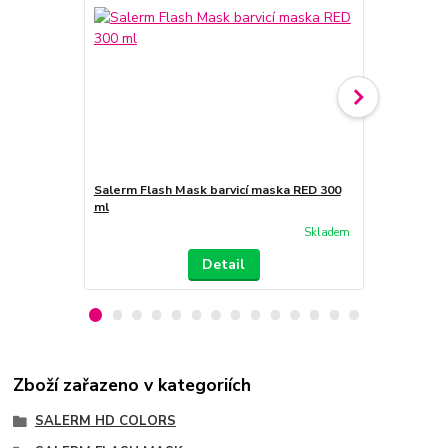
Salerm Flash Mask barvicí maska RED 300
Salerm Flas
ml
PLATINOVÁ 
Skladem
Detail
Zboží zařazeno v kategoriích
SALERM HD COLORS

> _Assignment_
Leave the pictures out. Repeat every entry above exactly.

> _Exercise answer_
Salerm Flash Mask barvicí maska RED 300
Salerm Flas
ml
PLATINOVÁ 
Skladem
Detail
Zboží zařazeno v kategoriích
SALERM HD COLORS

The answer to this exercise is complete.